El pasado 31 de octubre se conmemoraron 500 años de la llamada “reforma” protestante, día en que se supone que Martín Lutero clavó sus 95 tesis sobre la puerta de la Iglesia de Wittemberg.
Sin embargo, si se empieza conmemorando —o celebrando algunos— un hecho histórico a partir de algo que no sucedió, (Lutero nunca clavó sus tesis en público, se las envió a su amigo Alberto de Brandenburgo) mal empiezan las cosas.
Una reforma implicaría la mejora institucional de un sistema o estamento de manera ordenada, progresiva, lógica y paulatina; esto es, desde adentro, nunca desde afuera y en contra de la misma.
Sin embargo, este movimiento político regionalista —travestido de religiosidad— no buscó reformar nada sino derruir e imponer, desde la impostura y la anarquía, un beneficio de grupo: ya fueran los bolsillos de los codiciosos príncipes alemanes (que financiaron a Lutero como títere y portavoz de sus intereses) o los “derechos de bragueta”, parafraseando a Juan Manuel de Prada, y la codicia del propio suicida de Wittemberg y los demás incontinentes que le siguieron.
Quienes lo celebran desde sus limitaciones, lo hacen con los ojos tapados e instalados en la tranquilidad que implica no conocer ninguna de sus obras escritas—como sus epístolas deletéreas o sus obras antisemitas como De las mentiras de los judíos (reivindicadas por el Nazismo en el siglo XX) y sin haber leído las 95 Tesis (donde reconoce la Primacía del Papa y la validez de las indulgencias, como la tesis 9, 51; y su rol como intercesor de Cristo, desde la 61 y la 69 hasta la 91).

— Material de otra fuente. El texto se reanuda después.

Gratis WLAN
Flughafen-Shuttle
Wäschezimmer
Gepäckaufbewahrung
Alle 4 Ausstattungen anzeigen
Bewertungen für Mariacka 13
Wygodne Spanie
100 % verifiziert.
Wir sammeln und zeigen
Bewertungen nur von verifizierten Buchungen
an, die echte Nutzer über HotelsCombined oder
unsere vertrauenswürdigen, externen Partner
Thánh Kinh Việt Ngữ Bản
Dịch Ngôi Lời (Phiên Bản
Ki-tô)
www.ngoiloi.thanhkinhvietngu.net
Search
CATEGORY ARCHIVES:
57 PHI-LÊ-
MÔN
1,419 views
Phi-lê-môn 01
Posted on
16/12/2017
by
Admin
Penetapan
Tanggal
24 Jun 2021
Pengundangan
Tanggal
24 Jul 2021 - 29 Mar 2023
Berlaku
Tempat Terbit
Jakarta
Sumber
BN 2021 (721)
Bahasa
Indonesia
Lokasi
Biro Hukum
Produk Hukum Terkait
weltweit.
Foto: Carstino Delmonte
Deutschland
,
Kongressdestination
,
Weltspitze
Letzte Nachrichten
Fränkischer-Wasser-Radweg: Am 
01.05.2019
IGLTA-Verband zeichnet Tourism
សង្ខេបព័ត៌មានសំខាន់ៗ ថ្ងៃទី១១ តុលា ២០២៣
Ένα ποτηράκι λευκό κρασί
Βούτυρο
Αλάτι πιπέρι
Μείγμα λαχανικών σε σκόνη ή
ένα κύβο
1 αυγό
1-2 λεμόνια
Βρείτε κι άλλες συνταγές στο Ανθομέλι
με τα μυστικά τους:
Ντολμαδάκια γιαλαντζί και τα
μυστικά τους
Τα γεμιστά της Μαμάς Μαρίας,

Y es que lejos de ser un reformador, como demuestra la historiadora Angela Pellicciari, Lutero es un revolucionario dominado por el odio que “destruyó la sociedad de su tiempo...Estableció una relación directa entre el individuo y Dios, privando a la persona de la comunidad. En la interioridad de nuestra propia conciencia uno puede hacer decir a Dios cualquier cosa que se le ocurra…Porque él entendía la libertad como libertad de Roma, pero en cambio se sometía al príncipe de turno. Cambia un señor por otro”.
De lo anterior nacerá el subjetivismo que no apela a la verdad ni a la razón sino a la conveniencia; y se impone el relativismo como regla (en vez de ser desechado como vicio) pues cada quien puede tomar de “la verdad” o “la revelación” lo que acomode a su interés o capricho.